I love this question?

First of all, you seem to doubt its existence (maybe because you haven't experienced it?)

It does exist! But it depends on what meaning you put on the word "bond"-for example there is a bond between mother and child, between friends etc. etc.

"A uniting force or tie"-one of the definitions, that's what we are talking about. It's essentially a link, it does NOT mean the link will last longer than the intercourse itself etc. just that is there for a bit.

It's also interpreted as "joining things together", so a certain level of chemistry/attraction needs to exist in the first place otherwise,I'm sure you'll agree, no "joining" anything together would take place!!

What I'm referring to of course, it's the release of chemicals such as dopamine (happiness), oxytocin (attraction) etc. etc. in the brain.

We do NOT fully understand it yet and there are many factors at play.
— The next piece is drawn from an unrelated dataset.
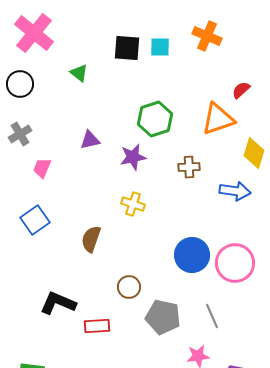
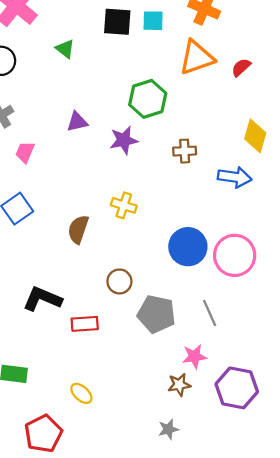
orange triangle: (218, 119) -> (197, 58), moved
yellow cross: (133, 204) -> (124, 205), moved

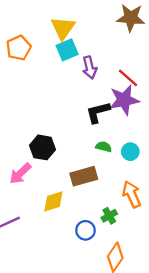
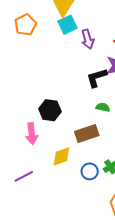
pink arrow: (20, 174) -> (32, 134), turned -50
blue circle: (85, 230) -> (90, 171), moved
One resource (which I believe is fairly reliable?)-

http://www.webmd.com/sex-relationships/news/20131125/how-the-love-hormone-works-its-magic

Now that you know their names, you can research it and find plenty of information on-line.

I'd recommend you stick to reputable sources, such as on-line psychological papers (many famous unis have published research in the area) and on-line magazines such as New scientist, for example.
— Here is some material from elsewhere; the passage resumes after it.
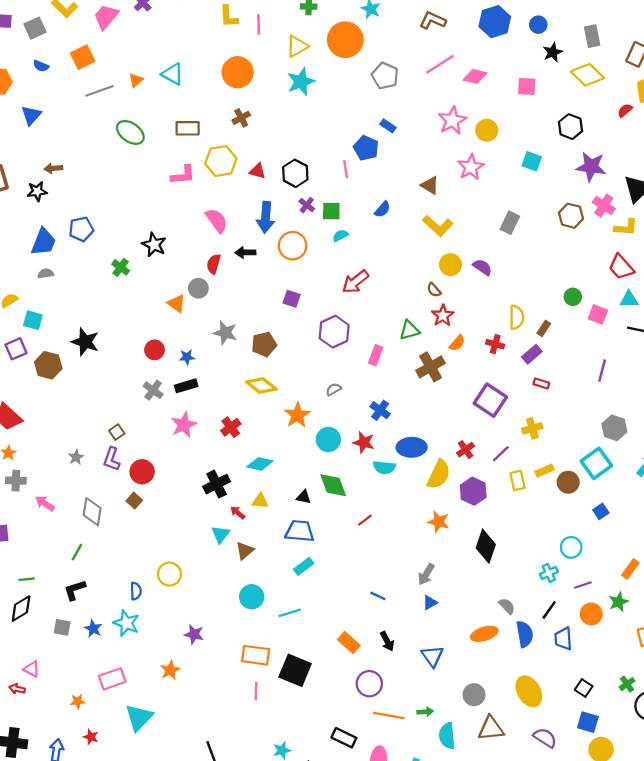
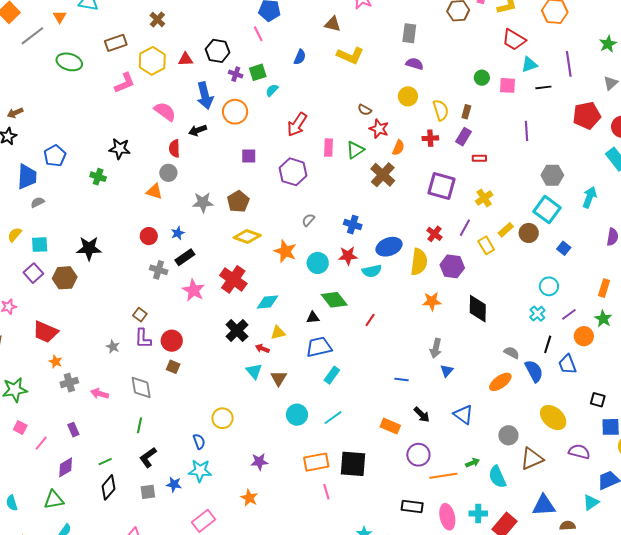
yellow circle: (450, 265) -> (408, 96), moved
purple semicircle: (482, 267) -> (415, 64), moved
pink rectangle: (376, 355) -> (328, 148), moved
red cross: (231, 427) -> (233, 279), size x1.5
The "bond" is created at SEVERAL levels- sexual, psychological etc.

NOW, I want to make one point clear-we are generalising here and what applies in general may not apply to your specific case.

Taking in account your case, I can reassure you that you are certainly NOT the only woman to NOT "catch feelings" during sex. For me as well,it's more like covering a basic need, such as when you're hungry you go to the kitchen and eat. As simple as that.

But yeah,we were biologically predisposed to develop feelings, to have this kick/biological baby clock etc. etc. is in there to ensure that we would procreate. If we didn't, we would have been extinct a while ago...

For me, in order to create a "bond" I must really like the guy+ he needs to be nice etc. etc. Just having sex with him would solve the "scratch my back and I'll scratch yours" issue, but not the "love" issue.

So,no worries, if you think you can (safely) engage in sexual intercourse with a man plus not get attached-you probably can. It's a highly individual thing.

As to you not being able to climax (you specifically stated "in the presence of men"-I assume that means you can climax on your own?)

Well,reduce their number from "men" to a "man",

so that you can RELAX in his presence and then ask him to start it off with cunnilingus. That should help. Oh,also if he's a good lover:http://mytinysecrets.com/4-steps-how-to-get-a-nipple-orgasm/ and http://www.webmd.com/sex-relationships/features/sex-why-foreplay-matters-especially-for-women

Most of all,relax, you're fairly young. You learn more about yourself as you get older. Don't push yourself to do things you're not happy with just "coz everyone else is doing it". Just do what feels right for you.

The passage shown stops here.